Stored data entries
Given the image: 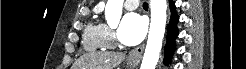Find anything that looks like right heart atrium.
<instances>
[{"label": "right heart atrium", "mask_w": 246, "mask_h": 69, "mask_svg": "<svg viewBox=\"0 0 246 69\" xmlns=\"http://www.w3.org/2000/svg\"><path fill=\"white\" fill-rule=\"evenodd\" d=\"M107 33H108V37H109L110 42H114L115 41V34H114V32L107 27Z\"/></svg>", "instance_id": "right-heart-atrium-1"}]
</instances>
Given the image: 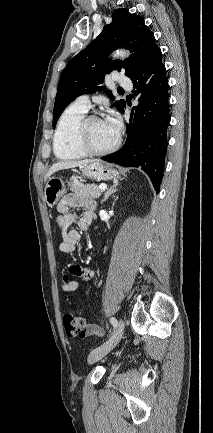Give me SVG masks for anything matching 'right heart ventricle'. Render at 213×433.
Masks as SVG:
<instances>
[{
	"label": "right heart ventricle",
	"mask_w": 213,
	"mask_h": 433,
	"mask_svg": "<svg viewBox=\"0 0 213 433\" xmlns=\"http://www.w3.org/2000/svg\"><path fill=\"white\" fill-rule=\"evenodd\" d=\"M87 110L70 105L61 115L53 139V151L61 160L80 159L86 154L76 143V129Z\"/></svg>",
	"instance_id": "right-heart-ventricle-1"
}]
</instances>
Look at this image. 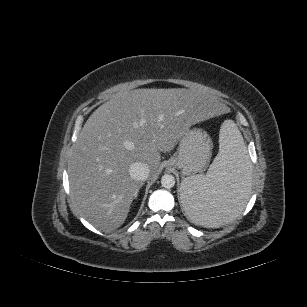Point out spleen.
<instances>
[{"mask_svg":"<svg viewBox=\"0 0 307 307\" xmlns=\"http://www.w3.org/2000/svg\"><path fill=\"white\" fill-rule=\"evenodd\" d=\"M251 192V166L243 138L232 120L223 122L219 152L205 175L186 177L180 197L196 224L216 228L237 218Z\"/></svg>","mask_w":307,"mask_h":307,"instance_id":"spleen-1","label":"spleen"}]
</instances>
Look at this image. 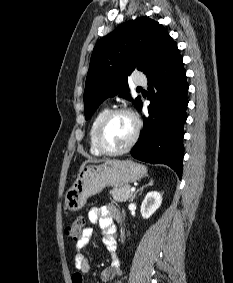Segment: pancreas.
Listing matches in <instances>:
<instances>
[{"instance_id":"obj_1","label":"pancreas","mask_w":233,"mask_h":283,"mask_svg":"<svg viewBox=\"0 0 233 283\" xmlns=\"http://www.w3.org/2000/svg\"><path fill=\"white\" fill-rule=\"evenodd\" d=\"M110 194L113 199L118 202H125L127 200L131 201L133 197V192H131L129 185H124L120 188H114L110 191Z\"/></svg>"}]
</instances>
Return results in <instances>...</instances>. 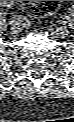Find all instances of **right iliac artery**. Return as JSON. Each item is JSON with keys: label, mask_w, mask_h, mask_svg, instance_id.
Returning a JSON list of instances; mask_svg holds the SVG:
<instances>
[{"label": "right iliac artery", "mask_w": 74, "mask_h": 122, "mask_svg": "<svg viewBox=\"0 0 74 122\" xmlns=\"http://www.w3.org/2000/svg\"><path fill=\"white\" fill-rule=\"evenodd\" d=\"M10 24H14V25H16V24H17L16 19H15V18H11V20H10Z\"/></svg>", "instance_id": "1"}]
</instances>
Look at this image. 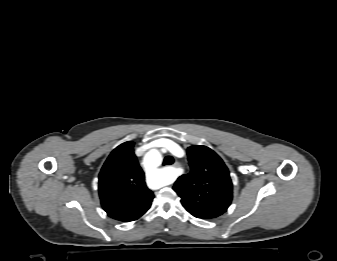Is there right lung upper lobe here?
Segmentation results:
<instances>
[{
  "instance_id": "obj_1",
  "label": "right lung upper lobe",
  "mask_w": 337,
  "mask_h": 261,
  "mask_svg": "<svg viewBox=\"0 0 337 261\" xmlns=\"http://www.w3.org/2000/svg\"><path fill=\"white\" fill-rule=\"evenodd\" d=\"M134 142L115 148L99 174L103 209L115 220H137L150 208L154 194L146 187L144 172L133 152Z\"/></svg>"
}]
</instances>
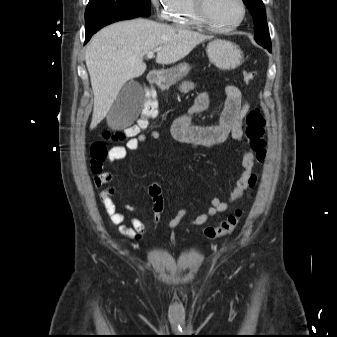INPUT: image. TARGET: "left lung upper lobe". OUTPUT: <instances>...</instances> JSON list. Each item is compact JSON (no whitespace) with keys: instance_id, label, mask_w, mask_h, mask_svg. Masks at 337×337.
Instances as JSON below:
<instances>
[{"instance_id":"1","label":"left lung upper lobe","mask_w":337,"mask_h":337,"mask_svg":"<svg viewBox=\"0 0 337 337\" xmlns=\"http://www.w3.org/2000/svg\"><path fill=\"white\" fill-rule=\"evenodd\" d=\"M251 15L255 24V36L254 39L264 48L271 51V41L269 35L268 25L266 23V13L262 0H243Z\"/></svg>"}]
</instances>
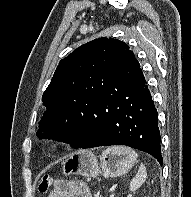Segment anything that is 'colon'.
<instances>
[{"label":"colon","mask_w":191,"mask_h":197,"mask_svg":"<svg viewBox=\"0 0 191 197\" xmlns=\"http://www.w3.org/2000/svg\"><path fill=\"white\" fill-rule=\"evenodd\" d=\"M55 183V179L51 176H44L39 184V191L42 193H46L53 187Z\"/></svg>","instance_id":"1"}]
</instances>
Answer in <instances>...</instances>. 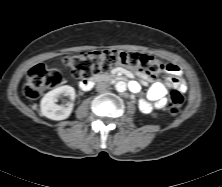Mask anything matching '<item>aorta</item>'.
<instances>
[{"instance_id": "obj_1", "label": "aorta", "mask_w": 222, "mask_h": 187, "mask_svg": "<svg viewBox=\"0 0 222 187\" xmlns=\"http://www.w3.org/2000/svg\"><path fill=\"white\" fill-rule=\"evenodd\" d=\"M126 88H127V84H126L124 81H118V82L115 84V89H116L118 92H124V91H126Z\"/></svg>"}]
</instances>
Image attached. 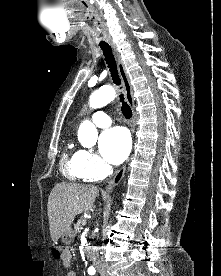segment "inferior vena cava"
<instances>
[{
    "label": "inferior vena cava",
    "mask_w": 221,
    "mask_h": 276,
    "mask_svg": "<svg viewBox=\"0 0 221 276\" xmlns=\"http://www.w3.org/2000/svg\"><path fill=\"white\" fill-rule=\"evenodd\" d=\"M112 172H113L112 167H109L108 173L112 174ZM90 260L92 261L93 265L96 268L100 267L101 262H100V259H99V249L97 247H94L92 249V252L90 254Z\"/></svg>",
    "instance_id": "obj_1"
}]
</instances>
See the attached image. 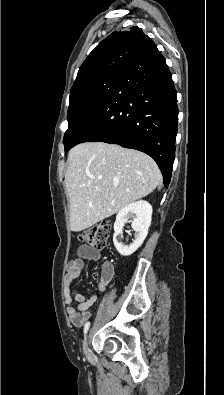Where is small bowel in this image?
<instances>
[{"label": "small bowel", "mask_w": 224, "mask_h": 395, "mask_svg": "<svg viewBox=\"0 0 224 395\" xmlns=\"http://www.w3.org/2000/svg\"><path fill=\"white\" fill-rule=\"evenodd\" d=\"M100 252L88 245H82L78 248V256L69 261L66 265L65 275V297L67 304V313L70 321L74 326H82V324L91 317L90 308L96 303L98 296L92 295L90 298H86L77 289L71 288L72 282L79 276L81 270L85 267V260L99 261ZM113 268L109 266L108 275L100 279L98 283V290L103 291L106 285L113 278ZM74 302L78 305L75 306Z\"/></svg>", "instance_id": "1"}]
</instances>
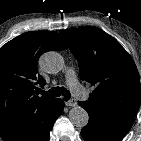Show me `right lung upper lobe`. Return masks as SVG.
I'll list each match as a JSON object with an SVG mask.
<instances>
[{"mask_svg":"<svg viewBox=\"0 0 141 141\" xmlns=\"http://www.w3.org/2000/svg\"><path fill=\"white\" fill-rule=\"evenodd\" d=\"M65 48L66 43L54 31L27 32L0 48V130L54 100L36 94V84L45 85L37 74V63L44 52Z\"/></svg>","mask_w":141,"mask_h":141,"instance_id":"1","label":"right lung upper lobe"}]
</instances>
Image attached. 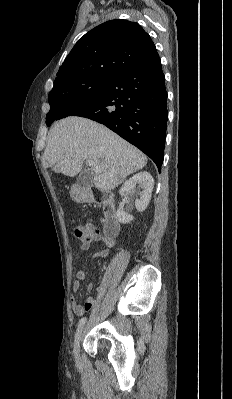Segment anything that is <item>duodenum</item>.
<instances>
[{
	"label": "duodenum",
	"mask_w": 232,
	"mask_h": 399,
	"mask_svg": "<svg viewBox=\"0 0 232 399\" xmlns=\"http://www.w3.org/2000/svg\"><path fill=\"white\" fill-rule=\"evenodd\" d=\"M79 198L84 202L100 204L104 214V234L114 238L119 232V222L116 216L114 197L111 192L100 191L94 187H81L78 190Z\"/></svg>",
	"instance_id": "1"
}]
</instances>
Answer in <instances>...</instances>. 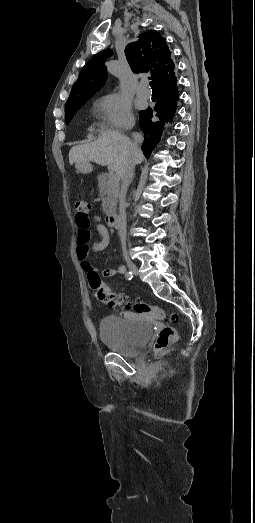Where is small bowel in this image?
<instances>
[{
	"label": "small bowel",
	"instance_id": "1",
	"mask_svg": "<svg viewBox=\"0 0 255 523\" xmlns=\"http://www.w3.org/2000/svg\"><path fill=\"white\" fill-rule=\"evenodd\" d=\"M95 229L100 236V241L94 242L89 245L91 239L90 232V223L87 226L81 227L78 226V237H77V258L80 260L82 268L88 272H96L90 262L88 261L89 251H102L109 244V232L107 228L101 224L100 217L95 216ZM125 272V267L123 265L114 266L103 271L105 276L111 277L117 274H123Z\"/></svg>",
	"mask_w": 255,
	"mask_h": 523
}]
</instances>
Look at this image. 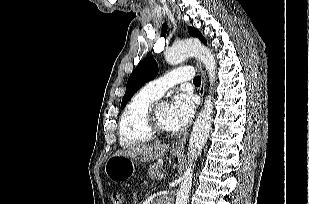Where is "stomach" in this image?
Wrapping results in <instances>:
<instances>
[{
    "mask_svg": "<svg viewBox=\"0 0 309 204\" xmlns=\"http://www.w3.org/2000/svg\"><path fill=\"white\" fill-rule=\"evenodd\" d=\"M175 157L181 154V151L171 150ZM136 167V161L128 156L112 155L105 164V173L112 181H123L130 178Z\"/></svg>",
    "mask_w": 309,
    "mask_h": 204,
    "instance_id": "0dacf381",
    "label": "stomach"
}]
</instances>
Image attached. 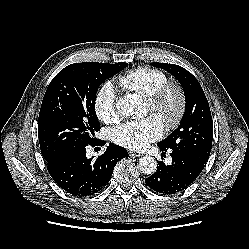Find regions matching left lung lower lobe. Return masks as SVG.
<instances>
[{"label": "left lung lower lobe", "instance_id": "left-lung-lower-lobe-1", "mask_svg": "<svg viewBox=\"0 0 249 249\" xmlns=\"http://www.w3.org/2000/svg\"><path fill=\"white\" fill-rule=\"evenodd\" d=\"M162 153L168 149L160 147ZM172 164L158 162L157 171L145 179L150 189L161 194H175L189 187L204 168L194 156L177 150H170Z\"/></svg>", "mask_w": 249, "mask_h": 249}]
</instances>
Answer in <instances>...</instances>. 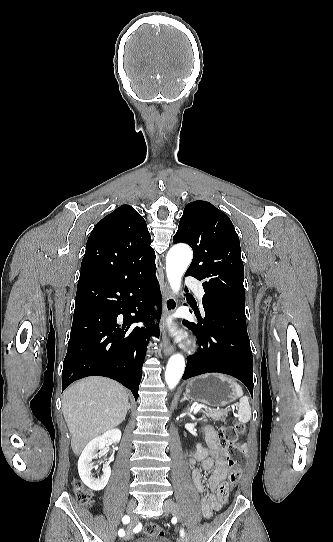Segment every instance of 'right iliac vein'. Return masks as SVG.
Listing matches in <instances>:
<instances>
[{
  "instance_id": "obj_1",
  "label": "right iliac vein",
  "mask_w": 333,
  "mask_h": 542,
  "mask_svg": "<svg viewBox=\"0 0 333 542\" xmlns=\"http://www.w3.org/2000/svg\"><path fill=\"white\" fill-rule=\"evenodd\" d=\"M134 508H135V503L133 502L129 504L128 510H127V515H129L133 521L136 520V517L133 515ZM133 528H134V523H130L126 530V535H125L126 540H130L131 537L133 536V533H132Z\"/></svg>"
}]
</instances>
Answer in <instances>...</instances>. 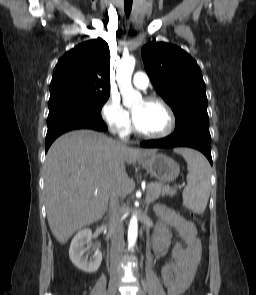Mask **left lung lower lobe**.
Instances as JSON below:
<instances>
[{"instance_id": "1", "label": "left lung lower lobe", "mask_w": 256, "mask_h": 295, "mask_svg": "<svg viewBox=\"0 0 256 295\" xmlns=\"http://www.w3.org/2000/svg\"><path fill=\"white\" fill-rule=\"evenodd\" d=\"M141 146L145 148L191 147L201 151L212 164L209 129L186 127L166 138L142 142Z\"/></svg>"}]
</instances>
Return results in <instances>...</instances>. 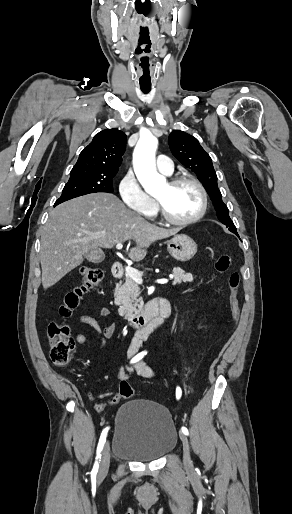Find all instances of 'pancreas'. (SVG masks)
<instances>
[{
  "mask_svg": "<svg viewBox=\"0 0 292 514\" xmlns=\"http://www.w3.org/2000/svg\"><path fill=\"white\" fill-rule=\"evenodd\" d=\"M141 276L143 272H140ZM174 282L176 284H182V282H193L192 274H185L181 268H174L173 270ZM115 304L119 306V316H123L125 320L133 318L135 314H138L140 310H137L138 304L142 306V298H140V288L138 282L132 280L130 276H126L125 284L121 286L119 292L115 294Z\"/></svg>",
  "mask_w": 292,
  "mask_h": 514,
  "instance_id": "cf45deb5",
  "label": "pancreas"
}]
</instances>
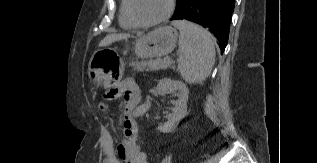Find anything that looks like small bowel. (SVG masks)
Wrapping results in <instances>:
<instances>
[{"mask_svg":"<svg viewBox=\"0 0 317 163\" xmlns=\"http://www.w3.org/2000/svg\"><path fill=\"white\" fill-rule=\"evenodd\" d=\"M123 96V141L114 143L112 135L107 132L102 141L103 163H148L146 154L137 143L138 127L136 119L145 109L140 106V88L132 79L124 80L118 87Z\"/></svg>","mask_w":317,"mask_h":163,"instance_id":"small-bowel-1","label":"small bowel"}]
</instances>
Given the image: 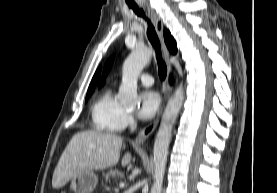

__Work to be completed__. Only the lines from the one containing "Find anything that looks like small" through the final line of the entries belong in the copy, both ends included. Pictures stay out.

__Response area__.
Find anything that looks like small bowel. (SVG masks)
Wrapping results in <instances>:
<instances>
[{"mask_svg":"<svg viewBox=\"0 0 317 163\" xmlns=\"http://www.w3.org/2000/svg\"><path fill=\"white\" fill-rule=\"evenodd\" d=\"M123 96V141L114 143L112 135L107 132L102 141L103 163H148L146 154L137 143L138 127L136 119L145 109L140 106V88L132 79L124 80L118 87Z\"/></svg>","mask_w":317,"mask_h":163,"instance_id":"small-bowel-1","label":"small bowel"}]
</instances>
Given the image: 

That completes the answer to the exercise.